[[ Material to process open ]]

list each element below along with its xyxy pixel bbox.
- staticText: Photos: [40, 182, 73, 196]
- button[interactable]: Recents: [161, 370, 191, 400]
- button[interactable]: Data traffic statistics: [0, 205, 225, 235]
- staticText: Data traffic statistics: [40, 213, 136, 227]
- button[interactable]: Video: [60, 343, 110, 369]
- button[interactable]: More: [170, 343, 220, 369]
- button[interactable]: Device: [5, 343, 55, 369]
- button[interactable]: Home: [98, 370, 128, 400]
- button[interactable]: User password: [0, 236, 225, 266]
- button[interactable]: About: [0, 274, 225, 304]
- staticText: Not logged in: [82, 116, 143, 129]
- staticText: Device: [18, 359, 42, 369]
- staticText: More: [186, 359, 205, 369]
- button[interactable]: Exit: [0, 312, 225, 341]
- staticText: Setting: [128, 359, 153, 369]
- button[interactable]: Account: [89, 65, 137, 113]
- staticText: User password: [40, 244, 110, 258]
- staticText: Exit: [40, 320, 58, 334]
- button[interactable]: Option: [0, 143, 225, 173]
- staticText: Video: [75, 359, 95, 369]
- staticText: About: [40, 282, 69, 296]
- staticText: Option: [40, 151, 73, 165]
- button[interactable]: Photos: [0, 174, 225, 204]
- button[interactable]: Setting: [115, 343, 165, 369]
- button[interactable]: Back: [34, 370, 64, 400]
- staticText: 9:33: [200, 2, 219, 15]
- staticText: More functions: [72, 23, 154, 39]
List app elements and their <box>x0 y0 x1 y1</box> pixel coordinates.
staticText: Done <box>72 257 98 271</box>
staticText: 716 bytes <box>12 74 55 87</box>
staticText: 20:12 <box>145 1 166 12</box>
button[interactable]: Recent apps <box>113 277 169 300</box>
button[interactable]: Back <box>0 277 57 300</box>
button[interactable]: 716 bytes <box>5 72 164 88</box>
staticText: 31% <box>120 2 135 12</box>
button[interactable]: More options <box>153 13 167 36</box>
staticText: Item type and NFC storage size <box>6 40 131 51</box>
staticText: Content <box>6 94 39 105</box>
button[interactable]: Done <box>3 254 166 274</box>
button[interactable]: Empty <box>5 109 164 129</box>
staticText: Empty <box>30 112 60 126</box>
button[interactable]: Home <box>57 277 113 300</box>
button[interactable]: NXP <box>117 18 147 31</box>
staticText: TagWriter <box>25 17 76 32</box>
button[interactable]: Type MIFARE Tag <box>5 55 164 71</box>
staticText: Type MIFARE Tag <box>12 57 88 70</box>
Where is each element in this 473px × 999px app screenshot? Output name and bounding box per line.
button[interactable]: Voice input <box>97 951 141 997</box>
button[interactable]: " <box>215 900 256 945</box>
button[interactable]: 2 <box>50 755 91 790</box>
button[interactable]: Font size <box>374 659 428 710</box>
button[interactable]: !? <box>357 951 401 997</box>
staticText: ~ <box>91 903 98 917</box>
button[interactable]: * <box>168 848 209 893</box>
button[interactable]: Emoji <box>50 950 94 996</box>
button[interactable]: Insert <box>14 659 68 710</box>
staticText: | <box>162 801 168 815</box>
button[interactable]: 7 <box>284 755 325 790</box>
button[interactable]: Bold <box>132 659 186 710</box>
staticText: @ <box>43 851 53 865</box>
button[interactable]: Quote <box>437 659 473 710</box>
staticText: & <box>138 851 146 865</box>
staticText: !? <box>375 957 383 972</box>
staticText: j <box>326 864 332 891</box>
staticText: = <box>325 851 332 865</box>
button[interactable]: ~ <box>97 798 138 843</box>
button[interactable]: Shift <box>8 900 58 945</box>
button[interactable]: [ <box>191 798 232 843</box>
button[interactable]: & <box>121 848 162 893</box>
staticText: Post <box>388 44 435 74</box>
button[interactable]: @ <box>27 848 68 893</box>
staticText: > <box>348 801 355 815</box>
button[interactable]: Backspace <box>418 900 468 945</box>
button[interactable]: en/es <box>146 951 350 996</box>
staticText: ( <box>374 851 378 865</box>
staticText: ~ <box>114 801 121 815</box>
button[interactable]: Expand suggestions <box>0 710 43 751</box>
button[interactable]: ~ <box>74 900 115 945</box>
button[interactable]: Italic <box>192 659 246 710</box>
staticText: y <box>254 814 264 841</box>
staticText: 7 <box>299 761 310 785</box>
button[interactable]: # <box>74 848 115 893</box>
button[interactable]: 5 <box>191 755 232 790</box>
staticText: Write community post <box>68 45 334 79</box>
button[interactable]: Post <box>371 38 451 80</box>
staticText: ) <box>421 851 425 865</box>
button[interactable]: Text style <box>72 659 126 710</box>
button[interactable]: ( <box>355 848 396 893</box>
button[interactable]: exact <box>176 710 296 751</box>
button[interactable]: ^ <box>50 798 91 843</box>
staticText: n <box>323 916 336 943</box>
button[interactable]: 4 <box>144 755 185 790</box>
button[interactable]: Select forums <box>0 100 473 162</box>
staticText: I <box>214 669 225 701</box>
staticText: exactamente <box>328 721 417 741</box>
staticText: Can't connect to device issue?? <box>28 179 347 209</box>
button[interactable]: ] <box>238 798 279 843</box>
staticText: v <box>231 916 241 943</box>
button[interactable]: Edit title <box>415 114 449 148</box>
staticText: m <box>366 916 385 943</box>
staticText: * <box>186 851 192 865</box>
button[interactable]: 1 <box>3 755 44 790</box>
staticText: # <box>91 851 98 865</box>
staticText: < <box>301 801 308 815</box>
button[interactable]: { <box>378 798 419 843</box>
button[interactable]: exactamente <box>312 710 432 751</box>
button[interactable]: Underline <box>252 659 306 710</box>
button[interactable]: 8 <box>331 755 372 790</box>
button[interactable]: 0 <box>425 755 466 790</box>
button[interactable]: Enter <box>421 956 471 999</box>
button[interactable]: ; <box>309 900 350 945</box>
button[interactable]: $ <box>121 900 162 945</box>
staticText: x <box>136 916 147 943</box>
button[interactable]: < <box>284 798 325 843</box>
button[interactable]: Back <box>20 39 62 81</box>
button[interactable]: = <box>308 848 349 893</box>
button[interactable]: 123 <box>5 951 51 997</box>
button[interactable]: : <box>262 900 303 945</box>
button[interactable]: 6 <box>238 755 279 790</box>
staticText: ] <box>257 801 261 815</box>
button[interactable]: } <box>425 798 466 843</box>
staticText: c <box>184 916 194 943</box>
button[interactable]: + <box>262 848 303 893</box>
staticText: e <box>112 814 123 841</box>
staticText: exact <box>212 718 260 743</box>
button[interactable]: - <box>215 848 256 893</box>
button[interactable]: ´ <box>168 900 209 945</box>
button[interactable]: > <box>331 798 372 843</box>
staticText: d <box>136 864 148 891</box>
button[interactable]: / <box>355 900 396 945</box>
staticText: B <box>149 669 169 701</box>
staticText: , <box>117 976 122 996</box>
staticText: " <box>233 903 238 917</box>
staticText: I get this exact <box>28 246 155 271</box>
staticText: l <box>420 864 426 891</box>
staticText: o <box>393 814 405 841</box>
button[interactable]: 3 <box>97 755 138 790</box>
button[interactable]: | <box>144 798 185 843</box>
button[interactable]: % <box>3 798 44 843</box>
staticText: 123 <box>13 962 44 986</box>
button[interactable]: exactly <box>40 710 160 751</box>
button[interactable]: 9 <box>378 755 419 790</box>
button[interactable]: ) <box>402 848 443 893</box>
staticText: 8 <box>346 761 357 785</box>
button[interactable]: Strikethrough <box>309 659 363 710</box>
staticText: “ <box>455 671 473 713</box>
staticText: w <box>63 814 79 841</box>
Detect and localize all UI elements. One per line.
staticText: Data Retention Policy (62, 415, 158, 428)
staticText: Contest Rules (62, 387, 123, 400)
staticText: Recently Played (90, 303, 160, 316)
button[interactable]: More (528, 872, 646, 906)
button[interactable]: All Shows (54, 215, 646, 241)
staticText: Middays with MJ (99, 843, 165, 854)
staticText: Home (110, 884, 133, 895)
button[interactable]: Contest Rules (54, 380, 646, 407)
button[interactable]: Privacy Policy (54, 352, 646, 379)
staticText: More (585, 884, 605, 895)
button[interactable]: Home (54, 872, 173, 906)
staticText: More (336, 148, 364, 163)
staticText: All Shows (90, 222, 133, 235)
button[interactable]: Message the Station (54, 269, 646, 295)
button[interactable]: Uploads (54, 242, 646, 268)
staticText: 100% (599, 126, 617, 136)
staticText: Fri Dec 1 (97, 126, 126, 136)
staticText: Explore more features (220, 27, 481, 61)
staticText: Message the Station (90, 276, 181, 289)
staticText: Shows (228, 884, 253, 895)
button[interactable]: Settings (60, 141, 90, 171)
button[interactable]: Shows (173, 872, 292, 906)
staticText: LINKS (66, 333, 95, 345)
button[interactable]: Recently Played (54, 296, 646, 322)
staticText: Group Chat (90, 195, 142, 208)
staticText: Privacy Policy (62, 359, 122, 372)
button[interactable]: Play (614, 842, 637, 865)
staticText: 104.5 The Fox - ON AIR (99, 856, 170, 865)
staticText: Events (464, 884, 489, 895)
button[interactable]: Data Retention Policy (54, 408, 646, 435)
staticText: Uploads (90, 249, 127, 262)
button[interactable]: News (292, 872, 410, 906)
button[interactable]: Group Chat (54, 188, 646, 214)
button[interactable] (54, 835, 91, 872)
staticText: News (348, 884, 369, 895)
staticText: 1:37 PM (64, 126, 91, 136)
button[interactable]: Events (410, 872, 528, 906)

[[ Material to process closed ]]

▶ Problem requirements
Give an exact reproduction of the lines from the one with "Detect and localize" to the final line of the entries, including both.

▶ Solution for this exercise
Detect and localize all UI elements. One per line.
staticText: Data Retention Policy (62, 415, 158, 428)
staticText: Contest Rules (62, 387, 123, 400)
staticText: Recently Played (90, 303, 160, 316)
button[interactable]: More (528, 872, 646, 906)
button[interactable]: All Shows (54, 215, 646, 241)
staticText: Middays with MJ (99, 843, 165, 854)
staticText: Home (110, 884, 133, 895)
button[interactable]: Contest Rules (54, 380, 646, 407)
button[interactable]: Privacy Policy (54, 352, 646, 379)
staticText: More (585, 884, 605, 895)
button[interactable]: Home (54, 872, 173, 906)
staticText: More (336, 148, 364, 163)
staticText: All Shows (90, 222, 133, 235)
button[interactable]: Message the Station (54, 269, 646, 295)
button[interactable]: Uploads (54, 242, 646, 268)
staticText: 100% (599, 126, 617, 136)
staticText: Fri Dec 1 (97, 126, 126, 136)
staticText: Explore more features (220, 27, 481, 61)
staticText: Message the Station (90, 276, 181, 289)
staticText: Shows (228, 884, 253, 895)
button[interactable]: Settings (60, 141, 90, 171)
button[interactable]: Shows (173, 872, 292, 906)
staticText: LINKS (66, 333, 95, 345)
button[interactable]: Recently Played (54, 296, 646, 322)
staticText: Group Chat (90, 195, 142, 208)
staticText: Privacy Policy (62, 359, 122, 372)
button[interactable]: Play (614, 842, 637, 865)
staticText: 104.5 The Fox - ON AIR (99, 856, 170, 865)
staticText: Events (464, 884, 489, 895)
button[interactable]: Data Retention Policy (54, 408, 646, 435)
staticText: Uploads (90, 249, 127, 262)
button[interactable]: News (292, 872, 410, 906)
button[interactable]: Group Chat (54, 188, 646, 214)
button[interactable] (54, 835, 91, 872)
staticText: News (348, 884, 369, 895)
staticText: 1:37 PM (64, 126, 91, 136)
button[interactable]: Events (410, 872, 528, 906)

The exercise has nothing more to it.